Das Faszinierende am Wesen des Fußballfans im Allgemeinen und des "Clubberers" im Besonderen ist es, dass selbst kritische Geister wie Wolfgang Krippel fest an ihren Verein glauben, der am Sonntag bei Holstein Kiel gewinnen muss, wenn er sich nicht ausgerechnet auf Schützhilfe vom ungeliebten Lokalrivalen SpVgg Greuther Fürther verlassen will.

Krippel: "Die Mannschaft wird wieder ein anderes Gesicht zeigen und am Ende stehen wir über dem Strich!" Sprich: Der 1. FC Nürnberg muss nicht in eine Relegation mit ungewissem Ausgang gegen den Dritten der 3. Liga. In diesem Fall befürchtet der Ebermannstädter Fanclub-Vorsitzende Schlimmes, denn dieser sei nach einer erfolgreichen Saison psychisch definitiv besser drauf. "Wir haben heuer hingegen keine richtige Mannschaft, da reißt keiner den anderen mit – und beim ersten Gegenwind fällt das Gebilde um wie ein Kartenhaus." Nur so könne man sich erst einen 6:0-Sieg in Wehen-Wiesbaden und dann die prompte 0:6-Pleite gegen Stuttgart erklären. Die sei schon ein gewaltiger Genickschlag gewesen.

Dass man nun gegebenenfalls Fürther Unterstützung braucht, ist für Krippel kein Problem: "Die würde ich annehmen, ich würde meinen Hut ziehen vor dem Kleeblatt, wenn es gegen Karlsruhe punktet. Denn mein Club hat sich in manchen Jahren auch schon hängen lassen, wenn es zum Saisonende hin für ihn um nichts mehr ging."

Felsenfest überzeugt vom Klassenverbleib des FCN ist Heinz Hofbeck, Chef der Clubfreunde Heroldsbach/Thurn: "Selbstverständlich glaube ich an meinen Club, auf keinen Fall werden wir absteigen. Wir holen die Punkte in Kiel, dann brauchen wir auch keine Hilfe aus Fürth."

Das Auf und Ab in dieser Saison habe einen aber schon verrückt machen können, räumt er ein. Das 0:6 nach dem 6:0 sei schon kaum zu erklären. Außer vielleicht damit, dass man es eben mit dem Club zu tun habe – "und von dem sind wir Fans ja über die Jahre ja schon einiges gewohnt". Aber selbst wenn man in die Relegation müsse, werde das Team die Klasse halten.

Horst Ilgner fordert einfach mehr Kampfgeist. "Mir ist das alles zu lasch, da stimmt die ganze Einstellung nicht", sagt der Vorsitzende der Poxdorfer Glubberer 07. 3. Liga – das dürfe nicht sein für einen Verein wie den 1. FC Nürnberg.

Sein Innenleben offenbart folgender Satz: "Irgendwie glaube ich an den Klassenerhalt, aber vor allem hoffe ich ganz arg auf ihn." Denn die Mannschaft sei zum Teil gar nicht schlecht, habe gute Einzelspieler wie Schleusener, Geis oder Dovedan geholt, sie sei eben nur überhaupt nicht gefestigt.
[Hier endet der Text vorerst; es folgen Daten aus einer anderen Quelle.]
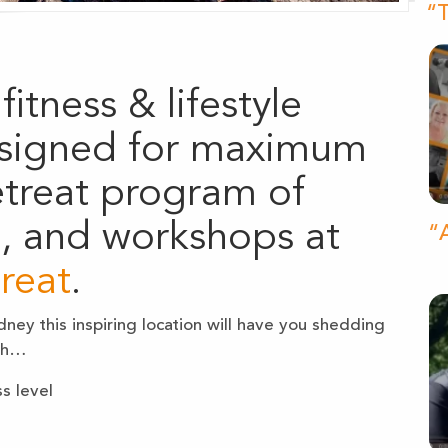
“T
fitness & lifestyle
signed for maximum
retreat program of
d, and workshops at
“A
reat
.
ney this inspiring location will have you shedding
ith…
s level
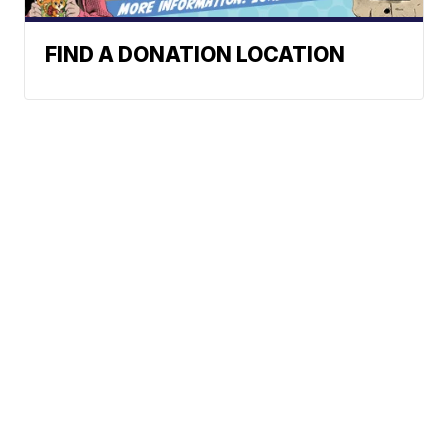
FIND A DONATION LOCATION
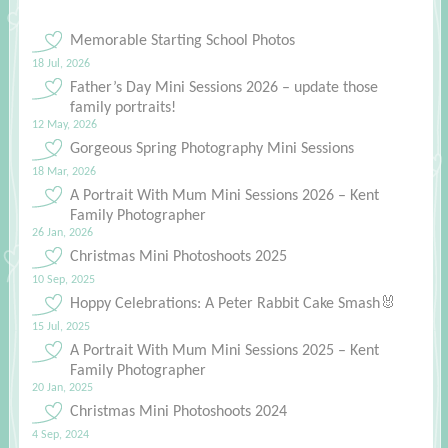
Memorable Starting School Photos
18 Jul, 2026
Father’s Day Mini Sessions 2026 – update those
family portraits!
12 May, 2026
Gorgeous Spring Photography Mini Sessions
18 Mar, 2026
A Portrait With Mum Mini Sessions 2026 – Kent
Family Photographer
26 Jan, 2026
Christmas Mini Photoshoots 2025
10 Sep, 2025
Hoppy Celebrations: A Peter Rabbit Cake Smash🐰
15 Jul, 2025
A Portrait With Mum Mini Sessions 2025 – Kent
Family Photographer
20 Jan, 2025
Christmas Mini Photoshoots 2024
4 Sep, 2024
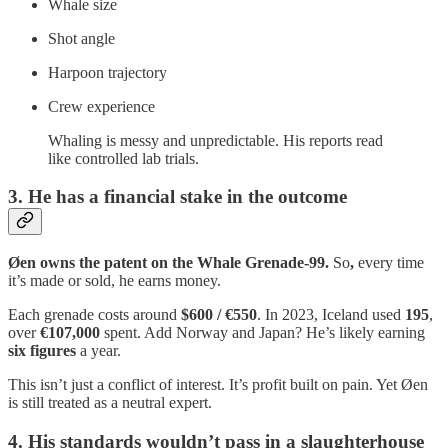
Whale size
Shot angle
Harpoon trajectory
Crew experience
Whaling is messy and unpredictable. His reports read
like controlled lab trials.
3. He has a financial stake in the outcome
Øen owns the patent on the Whale Grenade‑99.
So
,
every time
it’s made or sold, he earns money.
Each grenade costs around
$600 / €550
. In 2023, Iceland used
195
,
over
€107,000
spent. Add Norway and Japan? He’s likely earning
six figures
a year.
This isn’t just a conflict of interest. It’s profit built on pain. Yet Øen
is still treated as a neutral expert.
4. His standards wouldn’t pass in a slaughterhouse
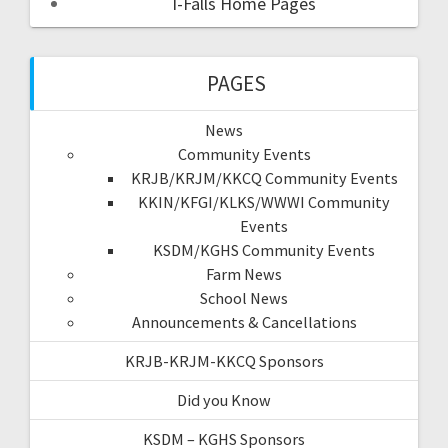
I-Falls Home Pages
PAGES
News
Community Events
KRJB/KRJM/KKCQ Community Events
KKIN/KFGI/KLKS/WWWI Community
Events
KSDM/KGHS Community Events
Farm News
School News
Announcements & Cancellations
KRJB-KRJM-KKCQ Sponsors
Did you Know
KSDM – KGHS Sponsors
Auch vermisse er ein System, oft sehe vieles amateurhaft aus. Die Lage sei "deprimierend", aber man könne sich notfalls ja auch noch über die Relegation retten. "Aber dazu muss sich die Mannschaft unbedingt zusammenraufen", fordert Ilgner.
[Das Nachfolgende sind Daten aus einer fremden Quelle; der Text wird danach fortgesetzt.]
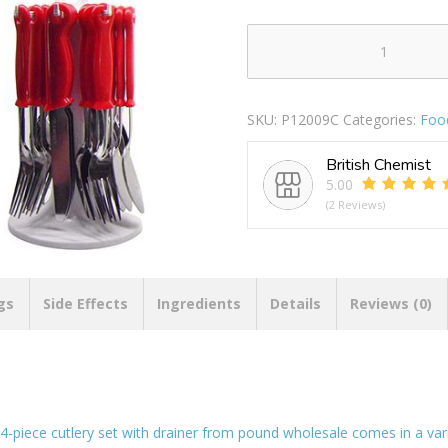
Prima
Cutlery
Set
SKU:
P12009C
Categories:
Foo
With
Drainer
British Chemist
Colours
5.00
24pc
(2 Reviews)
quantity
gs
Side Effects
Ingredients
Details
Reviews (0)
24-piece cutlery set with drainer from pound wholesale comes in a vari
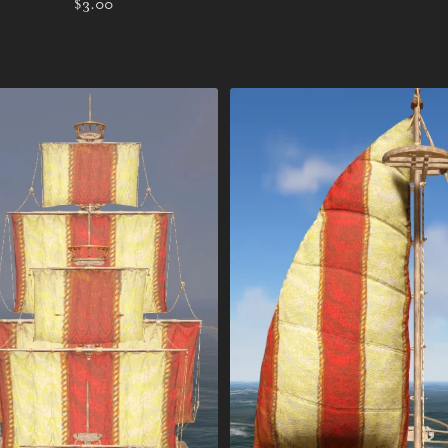
$3.00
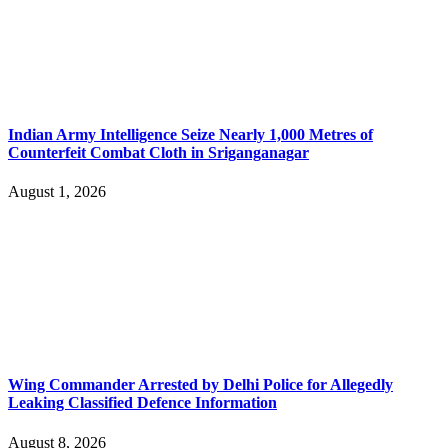
Indian Army Intelligence Seize Nearly 1,000 Metres of
Counterfeit Combat Cloth in Sriganganagar
August 1, 2026
Wing Commander Arrested by Delhi Police for Allegedly
Leaking Classified Defence Information
August 8, 2026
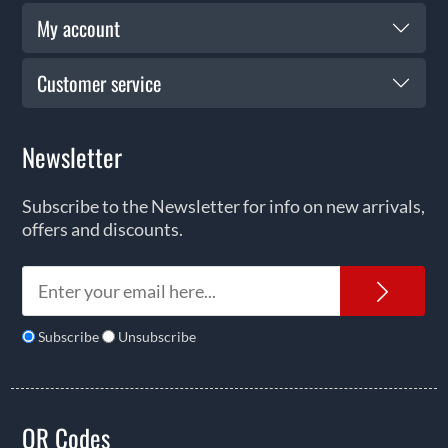
My account
Customer service
Newsletter
Subscribe to the Newsletter for info on new arrivals,
offers and discounts.
News
Subscribe
Unsubscribe
QR Codes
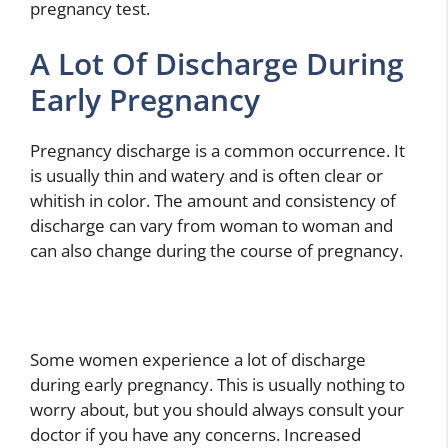
pregnancy test.
A Lot Of Discharge During
Early Pregnancy
Pregnancy discharge is a common occurrence. It
is usually thin and watery and is often clear or
whitish in color. The amount and consistency of
discharge can vary from woman to woman and
can also change during the course of pregnancy.
Some women experience a lot of discharge
during early pregnancy. This is usually nothing to
worry about, but you should always consult your
doctor if you have any concerns. Increased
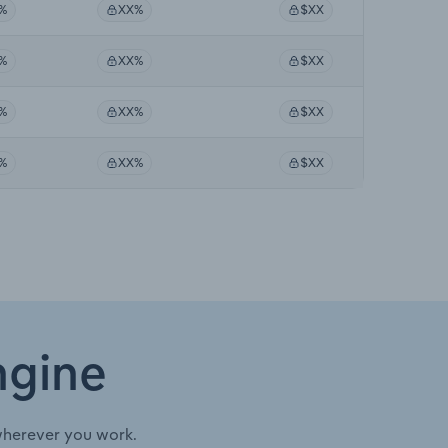
%
XX%
$XX
%
XX%
$XX
%
XX%
$XX
%
XX%
$XX
ngine
wherever you work.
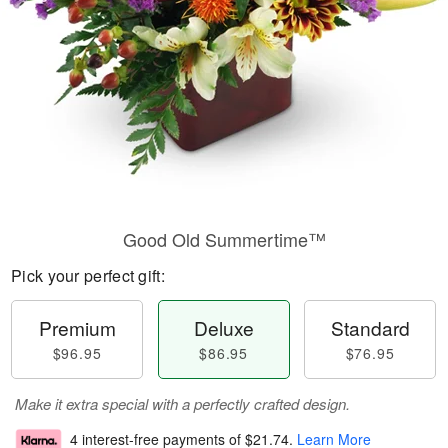
Good Old Summertime™
Pick your perfect gift:
Premium
Deluxe
Standard
$96.95
$86.95
$76.95
Make it extra special with a perfectly crafted design.
4 interest-free payments of
$21.74
.
Learn More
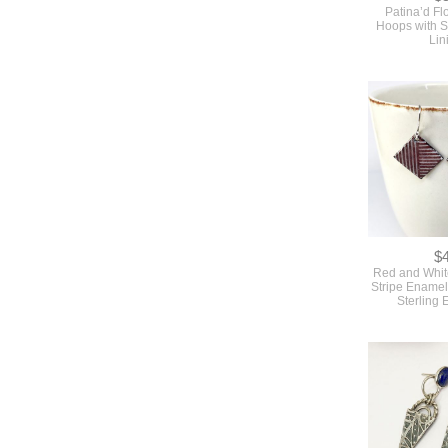
Patina’d Fl
Hoops with St
Lin
$
Red and Whit
Stripe Enamel
Sterling 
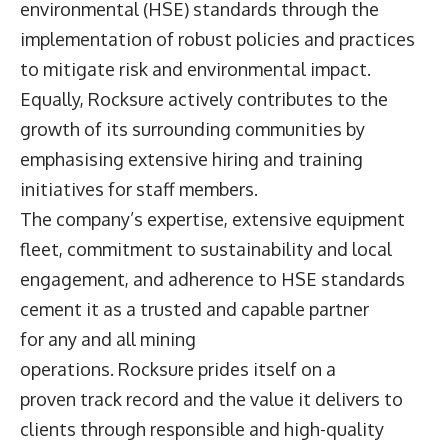
environmental (HSE) standards through the
implementation of robust policies and practices
to mitigate risk and environmental impact.
Equally, Rocksure actively contributes to the
growth of its surrounding communities by
emphasising extensive hiring and training
initiatives for staff members.
The company’s expertise, extensive equipment
fleet, commitment to sustainability and local
engagement, and adherence to HSE standards
cement it as a trusted and capable partner
for any and all mining
operations. Rocksure prides itself on a
proven track record and the value it delivers to
clients through responsible and high-quality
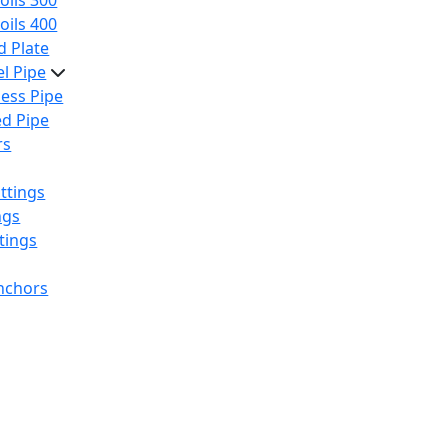
oils 300
oils 400
 Plate
el Pipe
ess Pipe
d Pipe
rs
ttings
ngs
tings
nchors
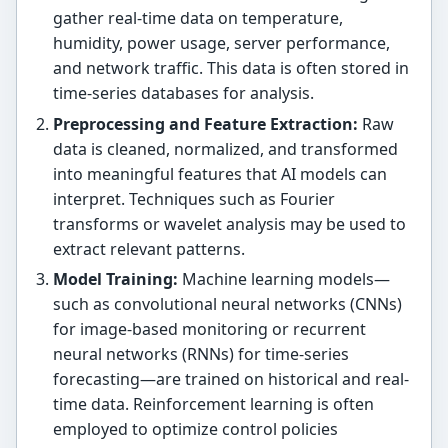
gather real-time data on temperature,
humidity, power usage, server performance,
and network traffic. This data is often stored in
time-series databases for analysis.
Preprocessing and Feature Extraction:
Raw
data is cleaned, normalized, and transformed
into meaningful features that AI models can
interpret. Techniques such as Fourier
transforms or wavelet analysis may be used to
extract relevant patterns.
Model Training:
Machine learning models—
such as convolutional neural networks (CNNs)
for image-based monitoring or recurrent
neural networks (RNNs) for time-series
forecasting—are trained on historical and real-
time data. Reinforcement learning is often
employed to optimize control policies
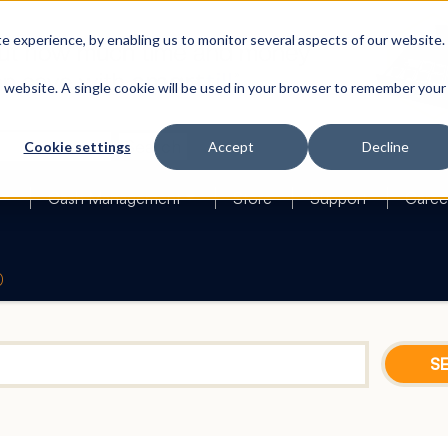
 experience, by enabling us to monitor several aspects of our website.
is website. A single cookie will be used in your browser to remember your
Search
Cookie settings
Accept
Decline
Cash Management
Store
Support
Caree
0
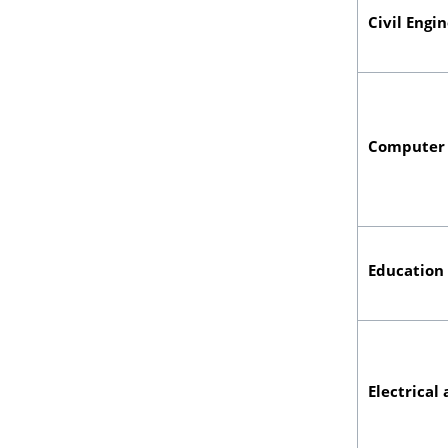
Civil Engi
Computer 
Education
Electrical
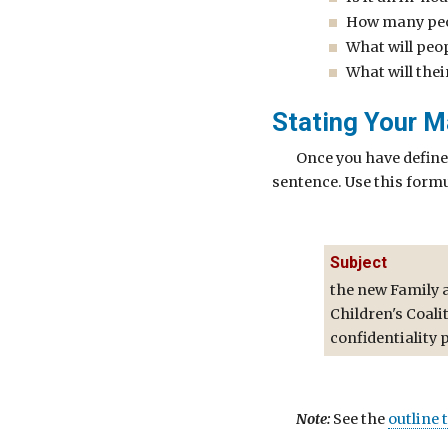
How many peop
What will peop
What will thei
Stating Your M
Once you have define
sentence. Use this formu
Subject
the new Family 
Children's Coali
confidentiality 
Note:
See the
outline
"Das letzte halbe Jahr war eine Katastrophe, einfach grottenschlecht", kommentiert Klaus Wagner die Lage bei seinem Herzensverein. Zwischendurch sei es so weit gewesen, dass sich der Vorsitzende der Clubfreunde Aischgrund in Hallerndorf schon gedacht habe: "Da sollen sie doch absteigen!" Doch ernsthaft will das natürlich kein Fan erleben – und so tippt er jetzt auf einen Nürnberger 3:1-Sieg in Kiel. "Dann brauchen wir auch keine Fürther zum Drinbleiben." Das wäre sicherlich eine Schmach, aber man hätte sich dieses Problem ja leicht vom Hals schaffen können, wenn man vor einigen Wochen im Derby besser gespielt und gewonnen hätte, so Wagner.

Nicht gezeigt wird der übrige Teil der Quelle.